Moreover, he suggested, the latest industry data suggested that “a lot of the bigger Indian formulators are giving up on Europe now. It’s been talked about for so long. They’d rather focus on other geographies like the US or China for value added medicines. So I think there’s a big issue there.”
And value added medicines, he suggested, offered Europe “a massive of opportunity for domestic formulations – places like Barcelona, like northern Italy, like Germany, have some fantastic formulation specialists: give them a chance. It’s about growing home industry.”
Another topic that arose during Medicines for Europe’s annual conference this year was the need for developers to have a more meaningful dialogue with regulators and payers earlier in the development process. Asked if there was any optimism on this front, Burt said “I think there’s hope.”
“There’s certainly recognition that the European Medicines Agency and price bodies need to get involved at the clinical trial design stage. And I think I’m understanding scientific advice is sort of being conjoined with engagement with payers now. I think that’s all part of the package. So it’ll remain to be seen what comes out. But that’s certainly a stated aim.”
Sector Group Sets Out 2025 Priorities
“One of the things I’ve just done with the Medicines for Europe value added medicines sector group is agree the priorities for 2025,” Burt revealed. “We feel that we’re getting toward the end of the legislation activity. We want to be seeing more of the HTAs, particularly through national associations who are the experts for their market.”
And “what you can see at a local level is different archetypes,” he said. This included “some quite visionary HTA bodies, particularly in the Nordics and places like that, which are prepared to look at these types of products, look at the full impact to healthcare systems and use that to inform a health economic case.” Meanwhile, he said, a new package of laws coming through in Spain also held promise for value added medicines.

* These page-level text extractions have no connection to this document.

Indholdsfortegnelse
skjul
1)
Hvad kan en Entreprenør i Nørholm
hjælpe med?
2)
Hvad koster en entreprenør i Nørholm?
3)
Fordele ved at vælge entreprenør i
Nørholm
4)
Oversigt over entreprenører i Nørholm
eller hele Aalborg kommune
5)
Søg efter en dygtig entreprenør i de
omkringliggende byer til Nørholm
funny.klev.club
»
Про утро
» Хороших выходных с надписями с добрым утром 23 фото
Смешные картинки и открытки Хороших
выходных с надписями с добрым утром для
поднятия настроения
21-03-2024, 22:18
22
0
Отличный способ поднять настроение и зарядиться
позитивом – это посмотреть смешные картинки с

However, conversely “other recalcitrant markets are just purely concerned about cost of drug budget, not patient output or in the round. And I think they’re the ones we need to go and talk to say, look, you’re missing a trick. You’re not looking at how you can help your health system, how you can help your patients – and how you can actually, in the round, help your cost, but not myopically just focusing on one thing, price.”
“I fully expect that there’s going to be thought leaders and recalcitrants, and it is a bit of a game of divide and conquer,” Burt acknowledged. “We’re not trying to change everywhere. Price is a national competence obviously. But what we do want is a proper dialogue so people can understand, through the national associations. And we’re building up a resource bank to help with those dialogues.”
“I want to be involved in some discussions to really try and illustrate what we’re talking about,” he indicated. “I think quite often pricing and reimbursement bodies just get freaked out and think they’re going to be disadvantaged. But when you actually look at the cases, quite often it’s the opposite. And I want to have a forum where we can get that across.”